Article publié le 3 août 2009
Enerzine,
toujours bien renseigné, nous relaie une étude réalisée par la France,
les États-Unis, la Norvège et l’Espagne au sujet du Co2 d’origine
humaine dans l’Océan Atlantique. Cette missions appelée CARBOOCEAN
révèle que ce sont plus de 54 giga-tonnes (c’est à dire 54 milliards de
tonnes – une voiture en émet comparativement 1 tonne par an) de Co2 qui
sont imputables à l’activité de l’homme.
Les océans, nous l’avions vu ici, absorbent une partie importante du Co2 de la planète, à tel point que l’on envisage d’en faire un réservoir de Co2 (les puits de carbone, le stockage du Co2 y font référence, entre autres), mais quand il y en a tant, c’est la couche supérieure de l’eau qui sature rapidement, ne laissant passer que peu de lumière, et réduisant donc la capacité de photosynthèse du plancton.

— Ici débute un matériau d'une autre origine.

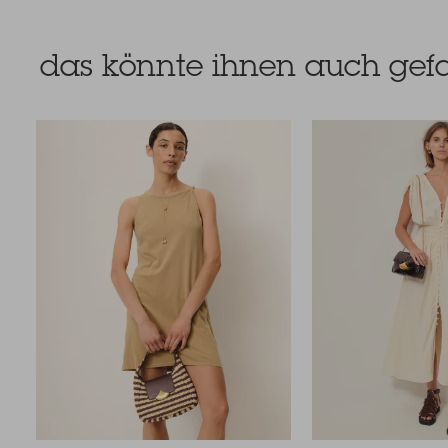
das könnte ihnen auch gefa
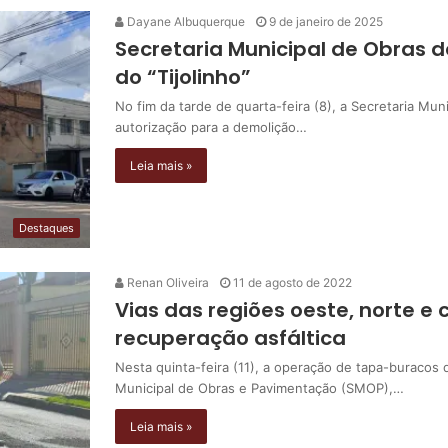
Dayane Albuquerque
9 de janeiro de 2025
Secretaria Municipal de Obras d
do “Tijolinho”
No fim da tarde de quarta-feira (8), a Secretaria M
autorização para a demolição…
Leia mais »
Destaques
Renan Oliveira
11 de agosto de 2022
Vias das regiões oeste, norte e
recuperação asfáltica
Nesta quinta-feira (11), a operação de tapa-buracos d
Municipal de Obras e Pavimentação (SMOP),…
Leia mais »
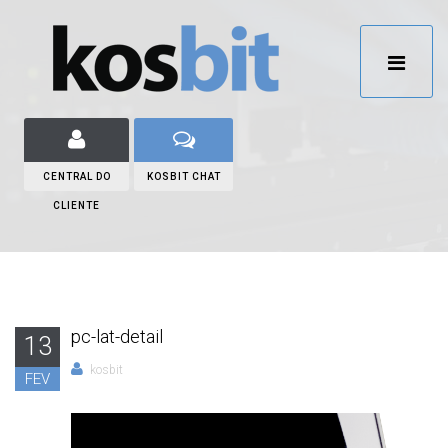
CENTRAL DO
KOSBIT CHAT
CLIENTE
pc-lat-detail
13
kosbit
FEV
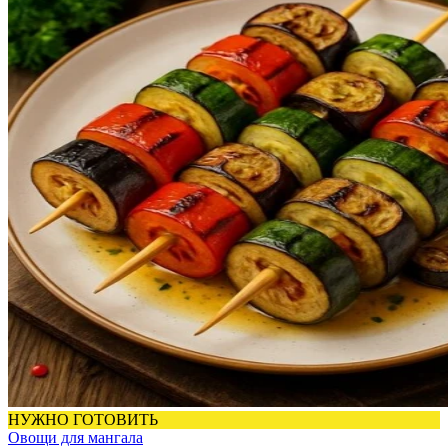
НУЖНО ГОТОВИТЬ
Овощи для мангала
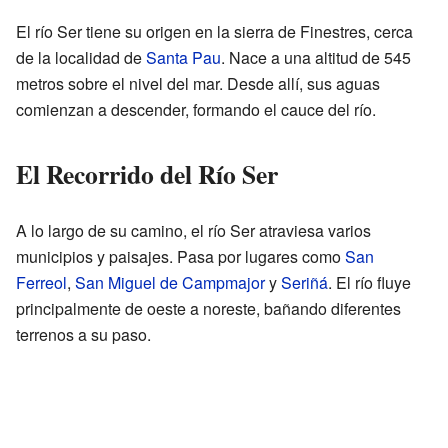
El río Ser tiene su origen en la sierra de Finestres, cerca
de la localidad de
Santa Pau
. Nace a una altitud de 545
metros sobre el nivel del mar. Desde allí, sus aguas
comienzan a descender, formando el cauce del río.
El Recorrido del Río Ser
A lo largo de su camino, el río Ser atraviesa varios
municipios y paisajes. Pasa por lugares como
San
Ferreol
,
San Miguel de Campmajor
y
Seriñá
. El río fluye
principalmente de oeste a noreste, bañando diferentes
terrenos a su paso.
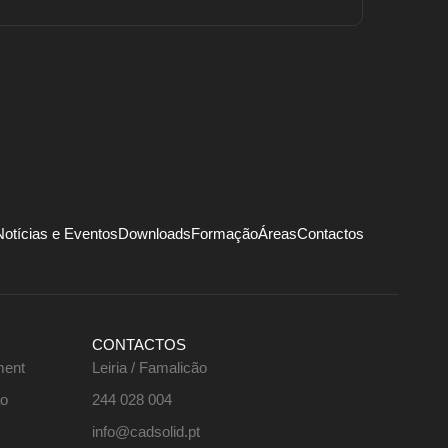
Notícias e Eventos
Downloads
Formação
Áreas
Contactos
CONTACTOS
ment
Leiria / Famalicão
ão
244 028 004
info@cadsolid.pt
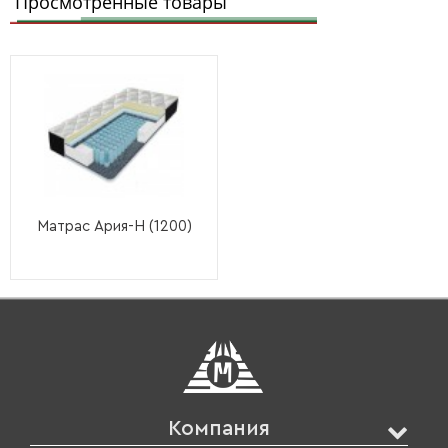
Просмотренные товары
Матрас Ария-Н (1200)
Компания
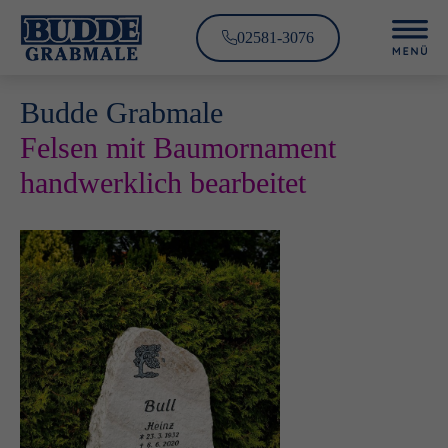
02581-3076
Budde Grabmale
Felsen mit Baumornament
handwerklich bearbeitet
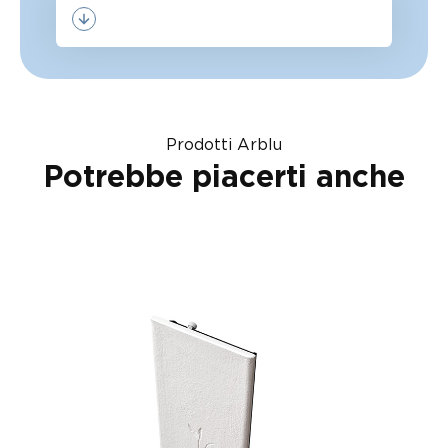
Prodotti Arblu
Potrebbe piacerti anche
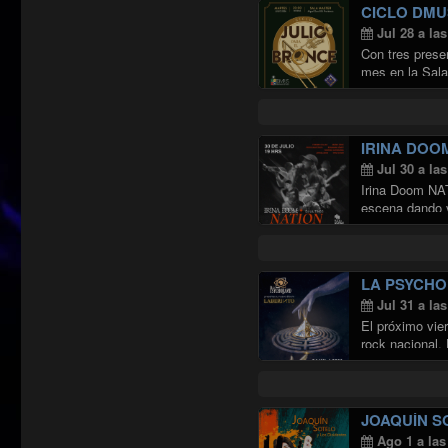
CICLO DMU
Jul 28 a la
Con tres presen
mes en la Sala
IRINA DOO
Jul 30 a la
Irina Doom NAT
escena dando v
LA PSYCHO
Jul 31 a la
El próximo vier
rock nacional.
JOAQUÍN S
Ago 1 a las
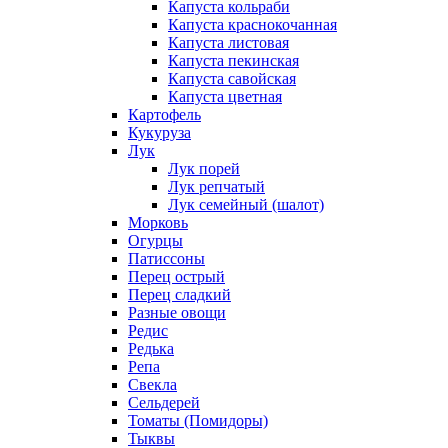
Капуста кольраби
Капуста краснокочанная
Капуста листовая
Капуста пекинская
Капуста савойская
Капуста цветная
Картофель
Кукуруза
Лук
Лук порей
Лук репчатый
Лук семейный (шалот)
Морковь
Огурцы
Патиссоны
Перец острый
Перец сладкий
Разные овощи
Редис
Редька
Репа
Свекла
Сельдерей
Томаты (Помидоры)
Тыквы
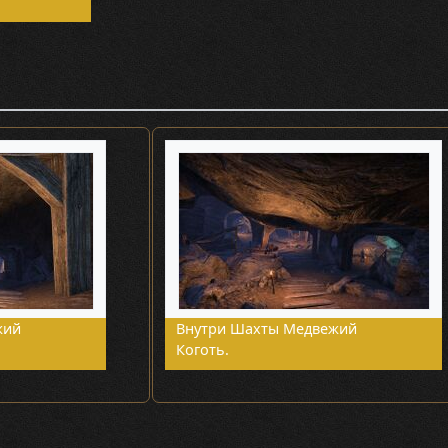
жий
Внутри Шахты Медвежий
Коготь.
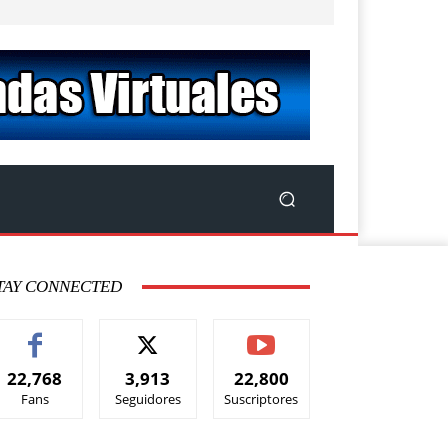
TAY CONNECTED
22,768
3,913
22,800
Fans
Seguidores
Suscriptores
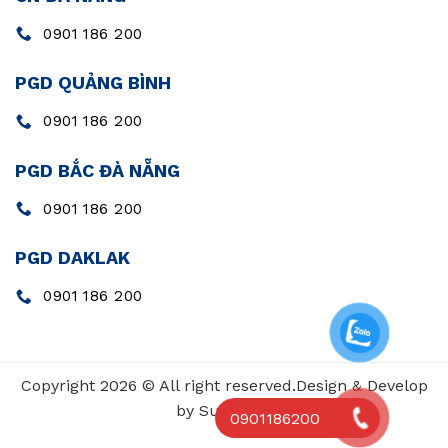
0901 186 200
PGD QUẢNG BÌNH
0901 186 200
PGD BẮC ĐÀ NẴNG
0901 186 200
PGD DAKLAK
0901 186 200
Copyright 2026 © All right reserved.Design & Develop
by SunValue
0901186200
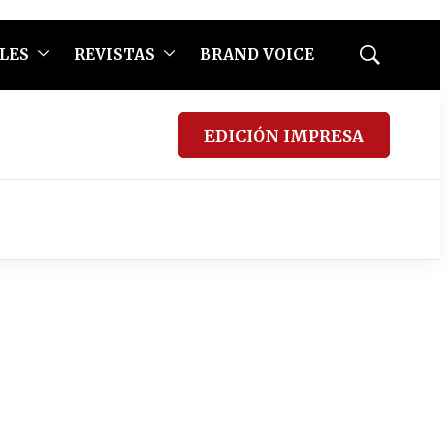
LES
REVISTAS
BRAND VOICE
Mostrar
búsqueda
EDICIÓN IMPRESA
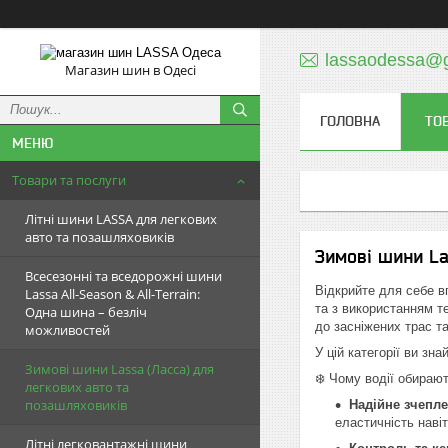
lassaodessa@
Магазин шин в Одесі
ГОЛОВНА
ТО
Товари та послуги
Літні шини LASSA для легкових
авто та позашляховиків
Зимові шини La
Всесезонні та вседорожні шини
Відкрийте для себе в
Lassa All-Season & All-Terrain:
та з використанням те
Одна шина – безліч
до засніжених трас т
можливостей
У цій категорії ви зн
Зимові шини Lassa (Ласса) для
❄️ Чому водії обираю
легкових авто та
позашляховиків
Надійне зчепле
еластичність наві
Літні легковантажні шини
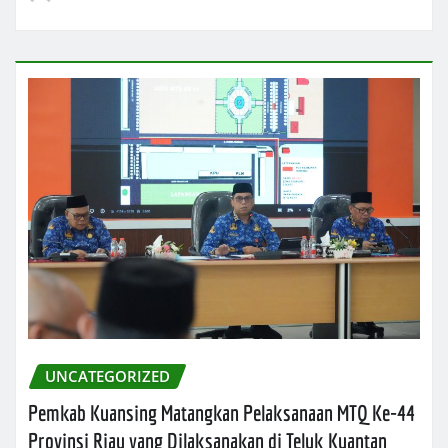
UNCATEGORIZED
Pemkab Kuansing Matangkan Pelaksanaan MTQ Ke-44
Provinsi Riau yang Dilaksanakan di Teluk Kuantan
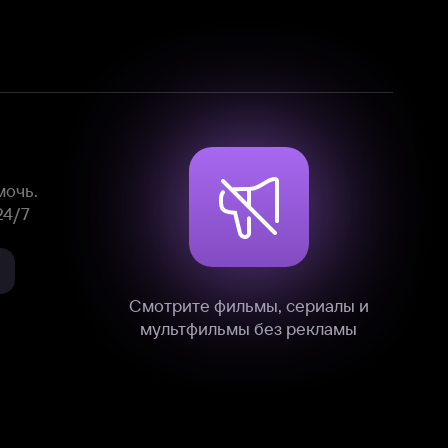
Смотрите фильмы, сериалы и
мультфильмы без рекламы
нные
на нашем сайте в технических,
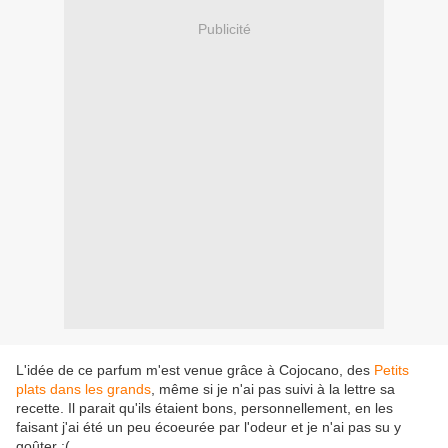
Publicité
L'idée de ce parfum m'est venue grâce à Cojocano, des
Petits
plats dans les grands
, même si je n'ai pas suivi à la lettre sa
recette. Il parait qu'ils étaient bons, personnellement, en les
faisant j'ai été un peu écoeurée par l'odeur et je n'ai pas su y
goûter :(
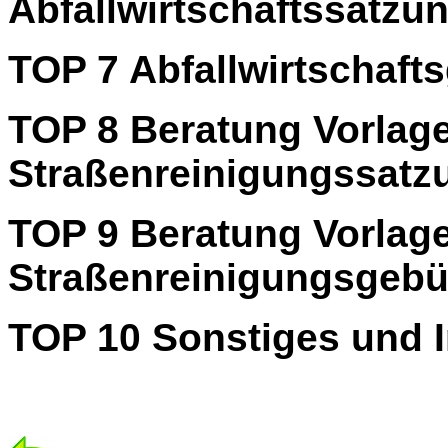
Abfallwirtschaftssatzu
TOP 7
Abfallwirtschaf
TOP 8
Beratung
Vorlag
Straßenreinigungssatz
TOP 9
Beratung
Vorlag
Straßenreinigungsgeb
TOP 10 Sonstiges und 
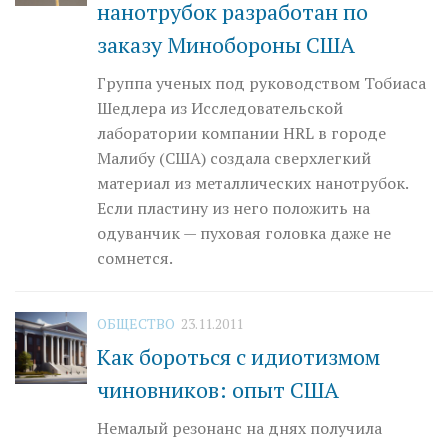
нанотрубок разработан по
заказу Минобороны США
Группа ученых под руководством Тобиаса
Шедлера из Исследовательской
лаборатории компании HRL в городе
Малибу (США) создала сверхлегкий
материал из металлических нанотрубок.
Если пластину из него положить на
одуванчик — пуховая головка даже не
сомнется.
ОБЩЕСТВО
23.11.2011
Как бороться с идиотизмом
чиновников: опыт США
Немалый резонанс на днях получила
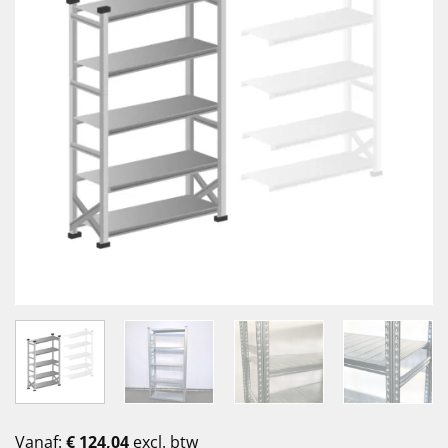
Vanaf:
€
124,04
excl. btw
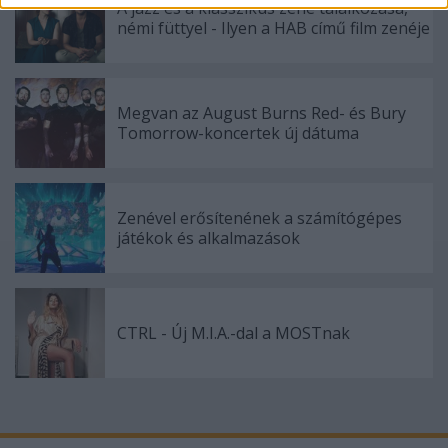
A jazz és a klasszikus zene találkozása,
functionality and fraud prevention, and other
némi füttyel - Ilyen a HAB című film zenéje
user protection.
Megvan az August Burns Red- és Bury
Tomorrow-koncertek új dátuma
Zenével erősítenének a számítógépes
játékok és alkalmazások
CTRL - Új M.I.A.-dal a MOSTnak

A partir de ce point, c’est l’ensemble de la chaine alimentaire qui est remise en question.

Car les océans ont déjà absorbé la moitié de nos émissions de Co2 depuis la révolution industrielle (fin 18e / début 19e), sans quoi nous atteindrions des taux de Co2 dans l’air (le fameux taux de ppm) beaucoup plus élevés qu’ils ne le sont déjà (passés de 280 ppm en 1800 selon the New Scientist à près de 380 aujourd’hui). Mais utiliser l’océan comme « filtre » à Co2, c’est également l’acidifier, le Co2 se dissout dans l’eau en acide carbonique, un agent qui à sont tour dissout les récifs coralliens, menaçant encore une fois l’équilibre alimentaire des océans.
Bref,
il ne faut pas prendre les océans pour une poubelle bienvenue qui
accepterait sans broncher le Co2 d’origine humaine, et commencer à
penser sérieusement à la dépollution de la Grande Bleue.